Выбрать главу

Наконец капитан Вильбоа, командующий астраханским караваном судов, дал знать, что он только вошел в Астраханский залив, а далее идти не решается, потому что суда в плохом состоянии и по открытому морю на них плыть в такую штормовую погоду опасно.

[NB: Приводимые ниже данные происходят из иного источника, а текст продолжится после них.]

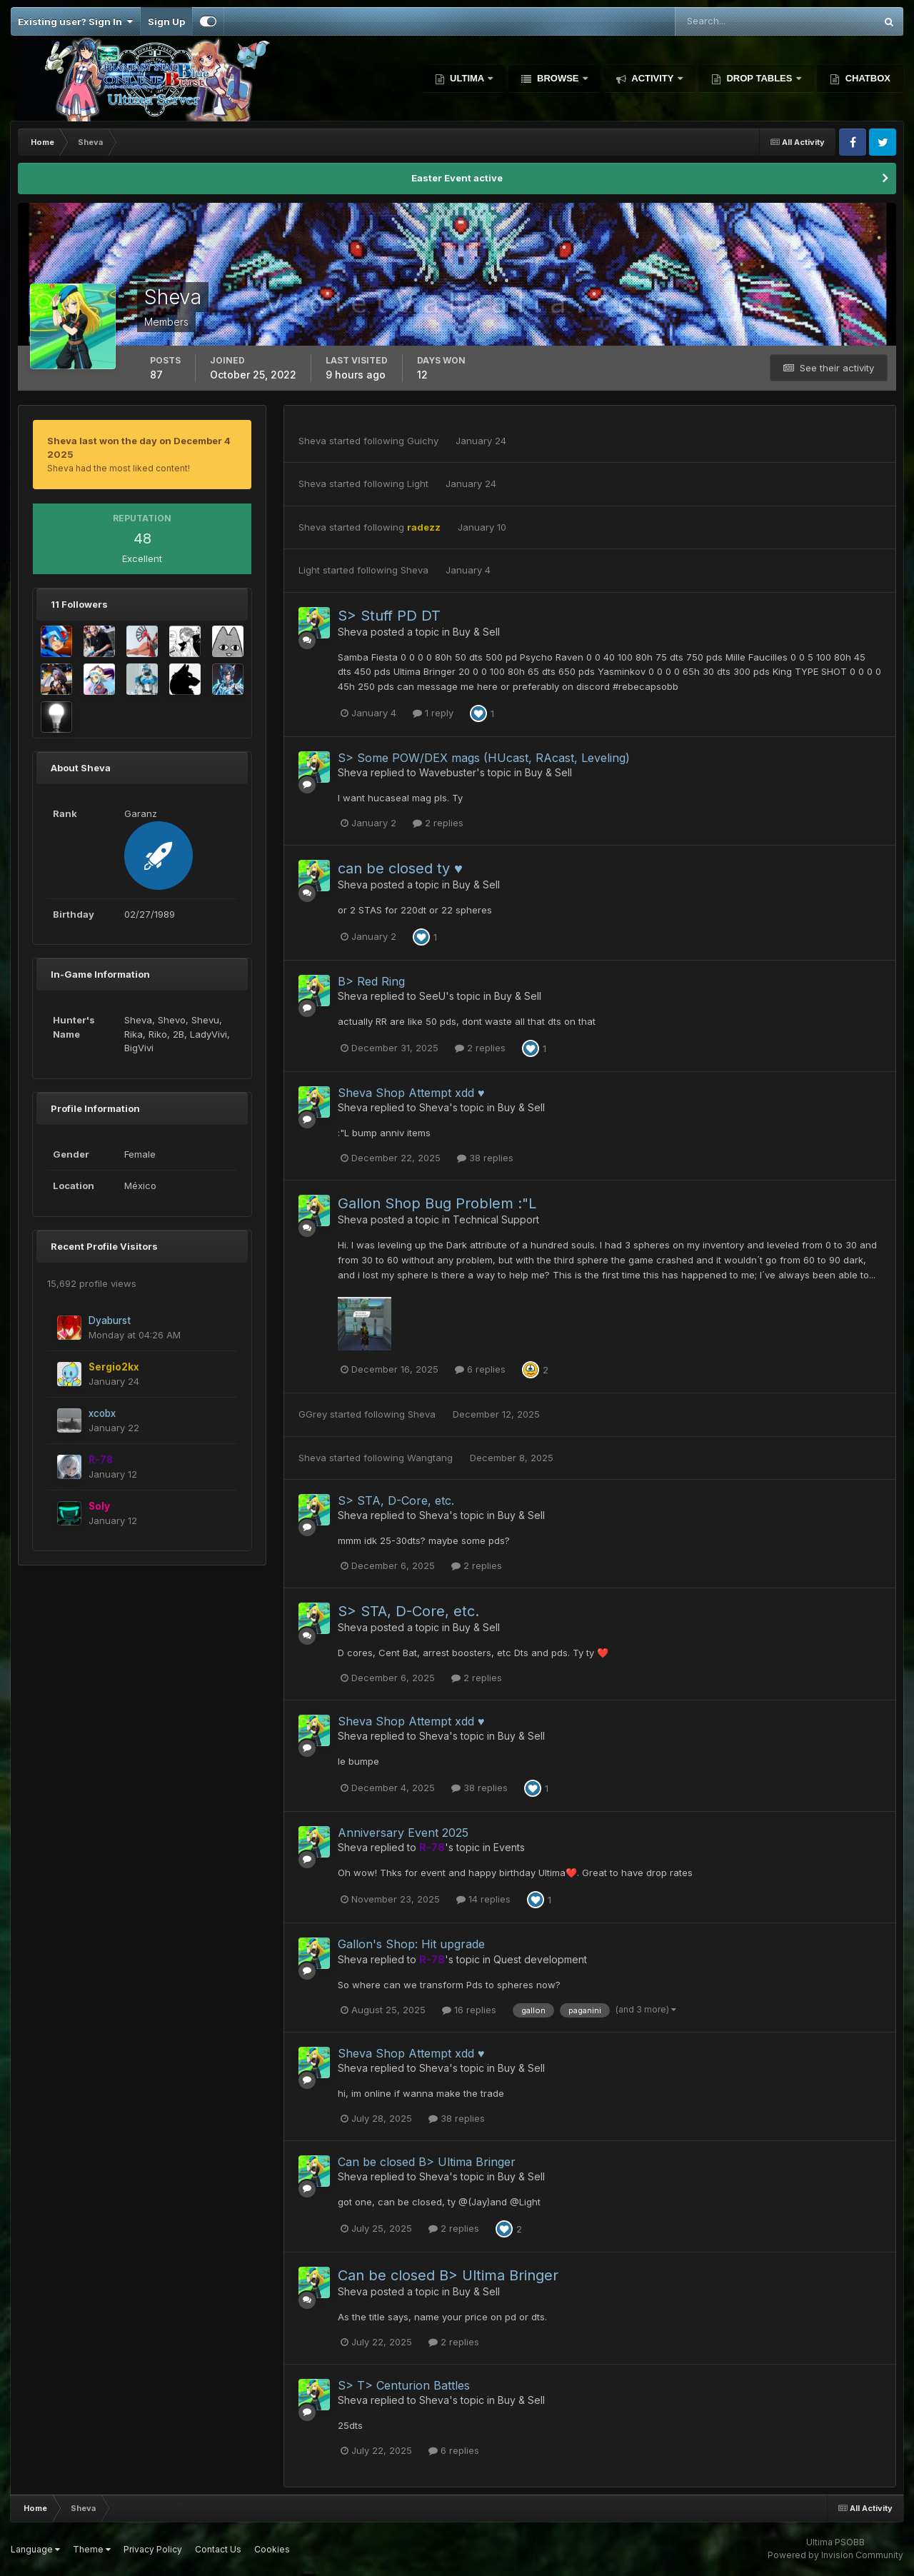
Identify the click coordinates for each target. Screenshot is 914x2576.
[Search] (729, 21)
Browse (557, 78)
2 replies (438, 822)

Тогда, оставив в Дербенте свой гарнизон, как в городе, уже принадлежавшем России, Петр с остальным войском скорым маршем выступил к Астрахани.

Тяжелым был переход…

«Только не отставать! — строго наказывал Петр своим генералам. — А буде телега испортится или лошадь станет, тотчас из оглоблей вон и разбирать по рукам, что нужно, и по другим телегам, а ненужное бросить, но не отставать!.. И объявить под смертью — кто оставит больного и не посадит его на воз!»

В том месте, где река Астрахань отделяется от речки Сулак, Петр заложил новый форпост — крепость Святого Креста, которая, по его мысли, должна была надежно прикрывать русские границы, более надежно, чем крепость Терки. Положение Терской крепости Петр нашел весьма неудобным, непрочным.

Для дальнейших военных действий Петр снарядил из Астрахани два сильнейших отряда под командованием: один — генерал-майора Матюшкина, второй — полковника Шипова. Матюшкин был послан к Баку, Шипов — к Рящу.

Военные действия обоих отрядов были настолько успешны, что 12 сентября 1723 года уполномоченный шаха решил подписать с Петром договор, по которому к России отходили города Дербент и Баку, а также провинции на побережье — Гилянь, Мазандеран, Астрабад.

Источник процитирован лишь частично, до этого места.